======== DATA FOR THIS TASK

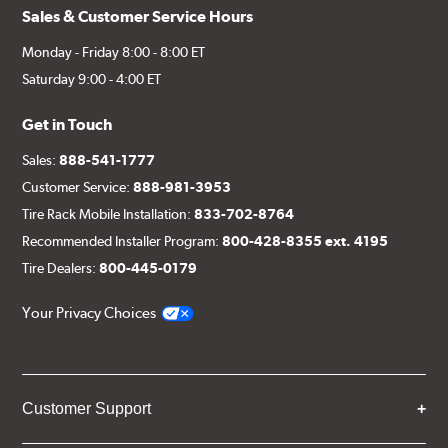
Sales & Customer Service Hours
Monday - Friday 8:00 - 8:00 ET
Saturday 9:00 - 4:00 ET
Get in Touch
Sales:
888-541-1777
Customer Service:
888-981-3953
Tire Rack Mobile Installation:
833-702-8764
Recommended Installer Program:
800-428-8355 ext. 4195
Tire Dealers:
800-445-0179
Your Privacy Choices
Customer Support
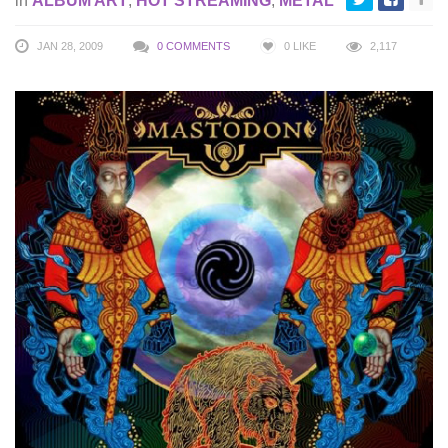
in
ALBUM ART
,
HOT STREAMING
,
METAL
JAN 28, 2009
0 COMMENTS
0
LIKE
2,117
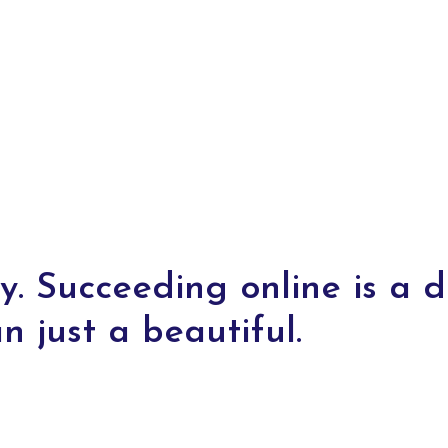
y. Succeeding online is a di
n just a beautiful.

================
======== DATA FOR THIS TASK

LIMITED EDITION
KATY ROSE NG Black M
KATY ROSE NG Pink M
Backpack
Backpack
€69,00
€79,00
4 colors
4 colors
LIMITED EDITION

================

◆ WORK ITEM: Every line from the one with "Sales & Customer Service Hours" through the one with "n just a beautiful." is to be reproduced exactly as written above, and the pictures are to be dropped.

◆ OUTPUT OF THE EXERCISE:
Sales & Customer Service Hours
Monday - Friday 8:00 - 8:00 ET
Saturday 9:00 - 4:00 ET
Get in Touch
Sales:
888-541-1777
Customer Service:
888-981-3953
Tire Rack Mobile Installation:
833-702-8764
Recommended Installer Program:
800-428-8355 ext. 4195
Tire Dealers:
800-445-0179
Your Privacy Choices
Customer Support
in
ALBUM ART
,
HOT STREAMING
,
METAL
JAN 28, 2009
0 COMMENTS
0
LIKE
2,117
y. Succeeding online is a di
n just a beautiful.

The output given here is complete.